Return the records, each one exactly as written.

*** Data supplied

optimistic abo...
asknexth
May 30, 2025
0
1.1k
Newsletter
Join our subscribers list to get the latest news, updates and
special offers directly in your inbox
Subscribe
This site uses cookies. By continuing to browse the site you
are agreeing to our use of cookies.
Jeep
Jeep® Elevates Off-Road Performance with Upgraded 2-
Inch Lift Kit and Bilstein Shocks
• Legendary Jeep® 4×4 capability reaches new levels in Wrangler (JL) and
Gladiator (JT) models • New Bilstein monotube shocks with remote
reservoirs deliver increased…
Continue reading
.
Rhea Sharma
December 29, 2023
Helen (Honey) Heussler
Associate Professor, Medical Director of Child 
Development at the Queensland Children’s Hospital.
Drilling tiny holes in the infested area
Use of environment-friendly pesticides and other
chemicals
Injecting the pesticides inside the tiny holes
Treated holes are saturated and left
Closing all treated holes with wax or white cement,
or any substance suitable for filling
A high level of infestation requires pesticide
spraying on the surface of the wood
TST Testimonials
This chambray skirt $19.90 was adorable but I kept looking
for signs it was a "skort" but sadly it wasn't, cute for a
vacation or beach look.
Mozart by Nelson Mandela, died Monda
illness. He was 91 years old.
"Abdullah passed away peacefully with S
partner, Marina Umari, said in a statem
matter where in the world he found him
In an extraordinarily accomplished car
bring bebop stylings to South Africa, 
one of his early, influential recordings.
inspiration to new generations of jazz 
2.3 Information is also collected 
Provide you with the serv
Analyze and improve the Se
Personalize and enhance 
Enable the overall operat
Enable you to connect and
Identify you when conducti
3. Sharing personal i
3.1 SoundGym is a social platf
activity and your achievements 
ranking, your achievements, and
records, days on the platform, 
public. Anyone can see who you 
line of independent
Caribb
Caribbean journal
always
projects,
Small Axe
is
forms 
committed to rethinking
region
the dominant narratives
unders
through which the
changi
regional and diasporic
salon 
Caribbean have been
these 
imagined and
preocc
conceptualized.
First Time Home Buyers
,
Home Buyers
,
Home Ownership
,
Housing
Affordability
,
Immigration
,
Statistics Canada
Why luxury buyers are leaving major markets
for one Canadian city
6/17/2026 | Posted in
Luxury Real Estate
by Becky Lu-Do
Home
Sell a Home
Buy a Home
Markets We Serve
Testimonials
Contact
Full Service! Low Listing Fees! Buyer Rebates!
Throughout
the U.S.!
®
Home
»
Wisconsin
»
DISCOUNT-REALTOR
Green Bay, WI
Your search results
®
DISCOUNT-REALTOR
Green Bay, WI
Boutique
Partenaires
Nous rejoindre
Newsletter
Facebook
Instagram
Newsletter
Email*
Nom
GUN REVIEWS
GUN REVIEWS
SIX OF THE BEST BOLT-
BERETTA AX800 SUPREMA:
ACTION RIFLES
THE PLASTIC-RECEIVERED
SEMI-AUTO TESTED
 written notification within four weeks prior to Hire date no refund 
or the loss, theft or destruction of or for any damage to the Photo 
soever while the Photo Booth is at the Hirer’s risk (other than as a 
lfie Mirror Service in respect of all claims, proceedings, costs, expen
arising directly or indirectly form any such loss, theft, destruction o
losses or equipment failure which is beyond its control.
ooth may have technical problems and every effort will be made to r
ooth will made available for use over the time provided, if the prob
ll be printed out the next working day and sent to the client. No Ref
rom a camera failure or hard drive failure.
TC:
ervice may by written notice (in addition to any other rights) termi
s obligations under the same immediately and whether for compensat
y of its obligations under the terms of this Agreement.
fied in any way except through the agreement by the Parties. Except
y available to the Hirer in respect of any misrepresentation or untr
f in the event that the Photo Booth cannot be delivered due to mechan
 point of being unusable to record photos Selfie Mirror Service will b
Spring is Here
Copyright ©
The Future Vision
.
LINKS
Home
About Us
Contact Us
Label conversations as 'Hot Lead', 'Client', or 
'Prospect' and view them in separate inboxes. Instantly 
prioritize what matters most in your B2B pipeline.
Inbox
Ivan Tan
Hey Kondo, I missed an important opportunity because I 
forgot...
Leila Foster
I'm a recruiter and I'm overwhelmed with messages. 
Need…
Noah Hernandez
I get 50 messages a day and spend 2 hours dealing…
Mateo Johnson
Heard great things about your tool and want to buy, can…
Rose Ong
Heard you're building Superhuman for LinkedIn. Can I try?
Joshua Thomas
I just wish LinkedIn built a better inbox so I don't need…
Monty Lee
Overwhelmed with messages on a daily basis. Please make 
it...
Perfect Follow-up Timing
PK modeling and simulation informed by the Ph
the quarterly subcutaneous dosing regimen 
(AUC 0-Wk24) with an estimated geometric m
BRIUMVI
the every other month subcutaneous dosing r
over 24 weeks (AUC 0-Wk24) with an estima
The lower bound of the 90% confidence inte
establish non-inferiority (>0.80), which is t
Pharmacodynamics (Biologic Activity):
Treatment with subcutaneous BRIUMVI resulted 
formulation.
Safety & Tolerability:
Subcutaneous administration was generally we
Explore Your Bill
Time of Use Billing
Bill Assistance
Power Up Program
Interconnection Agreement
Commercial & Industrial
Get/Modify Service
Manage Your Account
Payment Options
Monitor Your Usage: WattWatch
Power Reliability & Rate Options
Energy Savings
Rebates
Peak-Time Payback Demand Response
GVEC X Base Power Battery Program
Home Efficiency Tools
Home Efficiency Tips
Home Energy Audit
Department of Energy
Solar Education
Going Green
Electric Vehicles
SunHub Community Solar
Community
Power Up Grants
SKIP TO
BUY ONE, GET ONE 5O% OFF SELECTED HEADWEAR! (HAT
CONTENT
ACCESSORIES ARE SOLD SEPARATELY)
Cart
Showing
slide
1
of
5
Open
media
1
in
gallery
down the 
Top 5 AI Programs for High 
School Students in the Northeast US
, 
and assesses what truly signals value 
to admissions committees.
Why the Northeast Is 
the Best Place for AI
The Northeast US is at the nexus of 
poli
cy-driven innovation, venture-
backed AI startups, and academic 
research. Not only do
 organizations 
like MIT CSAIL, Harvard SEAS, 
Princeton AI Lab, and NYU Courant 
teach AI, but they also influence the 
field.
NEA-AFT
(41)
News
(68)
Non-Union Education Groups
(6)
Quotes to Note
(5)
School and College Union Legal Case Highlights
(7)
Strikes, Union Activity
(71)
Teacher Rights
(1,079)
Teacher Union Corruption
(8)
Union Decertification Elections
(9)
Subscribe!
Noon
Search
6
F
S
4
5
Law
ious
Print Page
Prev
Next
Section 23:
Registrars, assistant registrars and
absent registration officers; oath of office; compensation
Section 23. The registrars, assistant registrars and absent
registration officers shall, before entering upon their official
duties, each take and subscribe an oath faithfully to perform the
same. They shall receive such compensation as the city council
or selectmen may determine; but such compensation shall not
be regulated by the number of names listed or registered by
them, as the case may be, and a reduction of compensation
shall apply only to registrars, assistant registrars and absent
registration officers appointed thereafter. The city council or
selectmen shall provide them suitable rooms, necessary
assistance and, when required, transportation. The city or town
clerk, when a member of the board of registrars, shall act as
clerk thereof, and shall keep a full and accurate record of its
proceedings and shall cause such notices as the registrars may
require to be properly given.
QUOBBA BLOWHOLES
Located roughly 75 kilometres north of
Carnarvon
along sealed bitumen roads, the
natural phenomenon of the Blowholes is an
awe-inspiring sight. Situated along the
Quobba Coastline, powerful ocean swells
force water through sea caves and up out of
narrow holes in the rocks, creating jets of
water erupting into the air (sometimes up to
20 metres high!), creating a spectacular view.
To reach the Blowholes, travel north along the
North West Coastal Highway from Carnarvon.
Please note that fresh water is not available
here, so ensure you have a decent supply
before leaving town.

******

#### Result of this task
optimistic abo...
asknexth
May 30, 2025
0
1.1k
Newsletter
Join our subscribers list to get the latest news, updates and
special offers directly in your inbox
Subscribe
This site uses cookies. By continuing to browse the site you
are agreeing to our use of cookies.
Jeep
Jeep® Elevates Off-Road Performance with Upgraded 2-
Inch Lift Kit and Bilstein Shocks
• Legendary Jeep® 4×4 capability reaches new levels in Wrangler (JL) and
Gladiator (JT) models • New Bilstein monotube shocks with remote
reservoirs deliver increased…
Continue reading
.
Rhea Sharma
December 29, 2023
Helen (Honey) Heussler
Associate Professor, Medical Director of Child 
Development at the Queensland Children’s Hospital.
Drilling tiny holes in the infested area
Use of environment-friendly pesticides and other
chemicals
Injecting the pesticides inside the tiny holes
Treated holes are saturated and left
Closing all treated holes with wax or white cement,
or any substance suitable for filling
A high level of infestation requires pesticide
spraying on the surface of the wood
TST Testimonials
This chambray skirt $19.90 was adorable but I kept looking
for signs it was a "skort" but sadly it wasn't, cute for a
vacation or beach look.
Mozart by Nelson Mandela, died Monda
illness. He was 91 years old.
"Abdullah passed away peacefully with S
partner, Marina Umari, said in a statem
matter where in the world he found him
In an extraordinarily accomplished car
bring bebop stylings to South Africa, 
one of his early, influential recordings.
inspiration to new generations of jazz 
2.3 Information is also collected 
Provide you with the serv
Analyze and improve the Se
Personalize and enhance 
Enable the overall operat
Enable you to connect and
Identify you when conducti
3. Sharing personal i
3.1 SoundGym is a social platf
activity and your achievements 
ranking, your achievements, and
records, days on the platform, 
public. Anyone can see who you 
line of independent
Caribb
Caribbean journal
always
projects,
Small Axe
is
forms 
committed to rethinking
region
the dominant narratives
unders
through which the
changi
regional and diasporic
salon 
Caribbean have been
these 
imagined and
preocc
conceptualized.
First Time Home Buyers
,
Home Buyers
,
Home Ownership
,
Housing
Affordability
,
Immigration
,
Statistics Canada
Why luxury buyers are leaving major markets
for one Canadian city
6/17/2026 | Posted in
Luxury Real Estate
by Becky Lu-Do
Home
Sell a Home
Buy a Home
Markets We Serve
Testimonials
Contact
Full Service! Low Listing Fees! Buyer Rebates!
Throughout
the U.S.!
®
Home
»
Wisconsin
»
DISCOUNT-REALTOR
Green Bay, WI
Your search results
®
DISCOUNT-REALTOR
Green Bay, WI
Boutique
Partenaires
Nous rejoindre
Newsletter
Facebook
Instagram
Newsletter
Email*
Nom
GUN REVIEWS
GUN REVIEWS
SIX OF THE BEST BOLT-
BERETTA AX800 SUPREMA:
ACTION RIFLES
THE PLASTIC-RECEIVERED
SEMI-AUTO TESTED
 written notification within four weeks prior to Hire date no refund 
or the loss, theft or destruction of or for any damage to the Photo 
soever while the Photo Booth is at the Hirer’s risk (other than as a 
lfie Mirror Service in respect of all claims, proceedings, costs, expen
arising directly or indirectly form any such loss, theft, destruction o
losses or equipment failure which is beyond its control.
ooth may have technical problems and every effort will be made to r
ooth will made available for use over the time provided, if the prob
ll be printed out the next working day and sent to the client. No Ref
rom a camera failure or hard drive failure.
TC:
ervice may by written notice (in addition to any other rights) termi
s obligations under the same immediately and whether for compensat
y of its obligations under the terms of this Agreement.
fied in any way except through the agreement by the Parties. Except
y available to the Hirer in respect of any misrepresentation or untr
f in the event that the Photo Booth cannot be delivered due to mechan
 point of being unusable to record photos Selfie Mirror Service will b
Spring is Here
Copyright ©
The Future Vision
.
LINKS
Home
About Us
Contact Us
Label conversations as 'Hot Lead', 'Client', or 
'Prospect' and view them in separate inboxes. Instantly 
prioritize what matters most in your B2B pipeline.
Inbox
Ivan Tan
Hey Kondo, I missed an important opportunity because I 
forgot...
Leila Foster
I'm a recruiter and I'm overwhelmed with messages. 
Need…
Noah Hernandez
I get 50 messages a day and spend 2 hours dealing…
Mateo Johnson
Heard great things about your tool and want to buy, can…
Rose Ong
Heard you're building Superhuman for LinkedIn. Can I try?
Joshua Thomas
I just wish LinkedIn built a better inbox so I don't need…
Monty Lee
Overwhelmed with messages on a daily basis. Please make 
it...
Perfect Follow-up Timing
PK modeling and simulation informed by the Ph
the quarterly subcutaneous dosing regimen 
(AUC 0-Wk24) with an estimated geometric m
BRIUMVI
the every other month subcutaneous dosing r
over 24 weeks (AUC 0-Wk24) with an estima
The lower bound of the 90% confidence inte
establish non-inferiority (>0.80), which is t
Pharmacodynamics (Biologic Activity):
Treatment with subcutaneous BRIUMVI resulted 
formulation.
Safety & Tolerability:
Subcutaneous administration was generally we
Explore Your Bill
Time of Use Billing
Bill Assistance
Power Up Program
Interconnection Agreement
Commercial & Industrial
Get/Modify Service
Manage Your Account
Payment Options
Monitor Your Usage: WattWatch
Power Reliability & Rate Options
Energy Savings
Rebates
Peak-Time Payback Demand Response
GVEC X Base Power Battery Program
Home Efficiency Tools
Home Efficiency Tips
Home Energy Audit
Department of Energy
Solar Education
Going Green
Electric Vehicles
SunHub Community Solar
Community
Power Up Grants
SKIP TO
BUY ONE, GET ONE 5O% OFF SELECTED HEADWEAR! (HAT
CONTENT
ACCESSORIES ARE SOLD SEPARATELY)
Cart
Showing
slide
1
of
5
Open
media
1
in
gallery
down the 
Top 5 AI Programs for High 
School Students in the Northeast US
, 
and assesses what truly signals value 
to admissions committees.
Why the Northeast Is 
the Best Place for AI
The Northeast US is at the nexus of 
poli
cy-driven innovation, venture-
backed AI startups, and academic 
research. Not only do
 organizations 
like MIT CSAIL, Harvard SEAS, 
Princeton AI Lab, and NYU Courant 
teach AI, but they also influence the 
field.
NEA-AFT
(41)
News
(68)
Non-Union Education Groups
(6)
Quotes to Note
(5)
School and College Union Legal Case Highlights
(7)
Strikes, Union Activity
(71)
Teacher Rights
(1,079)
Teacher Union Corruption
(8)
Union Decertification Elections
(9)
Subscribe!
Noon
Search
6
F
S
4
5
Law
ious
Print Page
Prev
Next
Section 23:
Registrars, assistant registrars and
absent registration officers; oath of office; compensation
Section 23. The registrars, assistant registrars and absent
registration officers shall, before entering upon their official
duties, each take and subscribe an oath faithfully to perform the
same. They shall receive such compensation as the city council
or selectmen may determine; but such compensation shall not
be regulated by the number of names listed or registered by
them, as the case may be, and a reduction of compensation
shall apply only to registrars, assistant registrars and absent
registration officers appointed thereafter. The city council or
selectmen shall provide them suitable rooms, necessary
assistance and, when required, transportation. The city or town
clerk, when a member of the board of registrars, shall act as
clerk thereof, and shall keep a full and accurate record of its
proceedings and shall cause such notices as the registrars may
require to be properly given.
QUOBBA BLOWHOLES
Located roughly 75 kilometres north of
Carnarvon
along sealed bitumen roads, the
natural phenomenon of the Blowholes is an
awe-inspiring sight. Situated along the
Quobba Coastline, powerful ocean swells
force water through sea caves and up out of
narrow holes in the rocks, creating jets of
water erupting into the air (sometimes up to
20 metres high!), creating a spectacular view.
To reach the Blowholes, travel north along the
North West Coastal Highway from Carnarvon.
Please note that fresh water is not available
here, so ensure you have a decent supply
before leaving town.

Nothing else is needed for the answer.